Après l’annonce par Bernard Cazeneuve de l’envoi en Guyane d’une « mission interministérielle de haut niveau » pour tenter de résoudre la crise sociale qui paralyse le département, le collectif des grévistes réagit : la mission n’est pas la bienvenue et le collectif annonce son refus d’une rencontre.
« La moindre des marques de respect est de passer saluer les gens qui estiment avoir des revendications qui justifient une mobilisation massive sur l’ensemble du territoire »

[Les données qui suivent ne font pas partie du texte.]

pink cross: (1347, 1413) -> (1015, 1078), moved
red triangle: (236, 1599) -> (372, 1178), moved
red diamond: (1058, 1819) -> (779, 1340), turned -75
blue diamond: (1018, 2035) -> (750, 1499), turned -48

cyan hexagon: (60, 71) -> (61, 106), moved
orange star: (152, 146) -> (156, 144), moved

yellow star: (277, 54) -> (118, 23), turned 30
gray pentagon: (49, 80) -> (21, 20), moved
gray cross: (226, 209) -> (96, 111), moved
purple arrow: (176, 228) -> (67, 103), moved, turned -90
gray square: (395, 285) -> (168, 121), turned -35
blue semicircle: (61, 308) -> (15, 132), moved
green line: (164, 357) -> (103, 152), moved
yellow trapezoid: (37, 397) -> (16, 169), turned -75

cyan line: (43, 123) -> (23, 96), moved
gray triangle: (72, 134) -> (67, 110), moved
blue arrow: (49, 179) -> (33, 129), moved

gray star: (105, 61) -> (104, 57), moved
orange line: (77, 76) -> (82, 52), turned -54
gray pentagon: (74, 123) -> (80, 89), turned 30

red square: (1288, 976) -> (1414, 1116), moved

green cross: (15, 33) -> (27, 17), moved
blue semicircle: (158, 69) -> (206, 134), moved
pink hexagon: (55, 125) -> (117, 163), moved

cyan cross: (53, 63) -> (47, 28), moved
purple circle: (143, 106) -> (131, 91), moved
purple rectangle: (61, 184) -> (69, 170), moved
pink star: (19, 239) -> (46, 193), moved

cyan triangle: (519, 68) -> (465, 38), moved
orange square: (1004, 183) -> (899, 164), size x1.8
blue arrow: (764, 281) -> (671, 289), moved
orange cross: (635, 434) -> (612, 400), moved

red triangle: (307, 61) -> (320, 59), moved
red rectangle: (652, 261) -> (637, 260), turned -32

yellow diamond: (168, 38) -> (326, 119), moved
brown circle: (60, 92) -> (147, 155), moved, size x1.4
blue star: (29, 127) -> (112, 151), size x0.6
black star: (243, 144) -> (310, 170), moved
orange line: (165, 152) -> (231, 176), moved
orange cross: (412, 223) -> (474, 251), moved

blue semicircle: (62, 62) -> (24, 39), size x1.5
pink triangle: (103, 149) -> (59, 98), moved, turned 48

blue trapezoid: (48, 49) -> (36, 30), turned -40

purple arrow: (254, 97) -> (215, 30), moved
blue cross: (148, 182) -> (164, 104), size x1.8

Ce jeudi 23 mars, L’ancienne garde des Sceaux a rendu visite aux manifestants qui tenaient un barrage à l’entrée de Kourou. Détendue et chaleureusement accueillie, Christiane Taubira a salué le rôle des élus locaux et s’est dite prête à les aider à surmonter la crise que connaît le département. Des dizaines de barrages se sont mis en place dans la nuit dès les premières heures de ce jeudi 23 mars sur le territoire guyanais. Une nouvelle phase de mobilisation plus dure commence alors que plusieurs mouvements sociaux sont actifs depuis la semaine dernière.
Ce mercredi 22 mars, Les sénateurs et députés de Guyane ont interpellé mercredi le président de la République au sujet des conflits sociaux qui « se multiplient de toutes parts » sur le territoire et ont entraîné le troisième report du lancement de la fusée Ariane, lui demandant « un vaste Plan Marshall ».
Ce mardi 21 mars, une tension extrême régnait à Kourou. Les différents collectifs ont tenté de pénétrer dans l’enceinte de la base spatiale, afin d’obtenir un entretien avec le directeur du CSG. Ils ont été aspergés ainsi que des élus de la ville par du gaz lacrymogène. Les manifestants espéraient une entrevue avec le directeur du CSG, ils ont commencé à se diriger vers le centre spatial. Ils ont été bloqués par les forces de l’ordre les dispersant par l’usage de gaz lacrymogène. Des élus présents ont été gazés à bout portant.
La tension était extrême ce matin, sur la route de l’espace, devant le CSG. Le collectif des 500 frères a tenté de pénétrer dans l’enceinte de la base spatiale, en état d’alerte maximale pendant les campagnes de tir. Les mobiles ont fait reculer les manifestants avec des grenades dispersantes. Interrogés, les manifestants n’ont cessé de dire, qu’ils n’avaient aucune intention belliqueuse. Ils ont toujours gardé leur calme et n’ont pas répliqué. Tous les collectifs réunis sur cette portion de route, ce 21 mars, menant des actions pacifistes.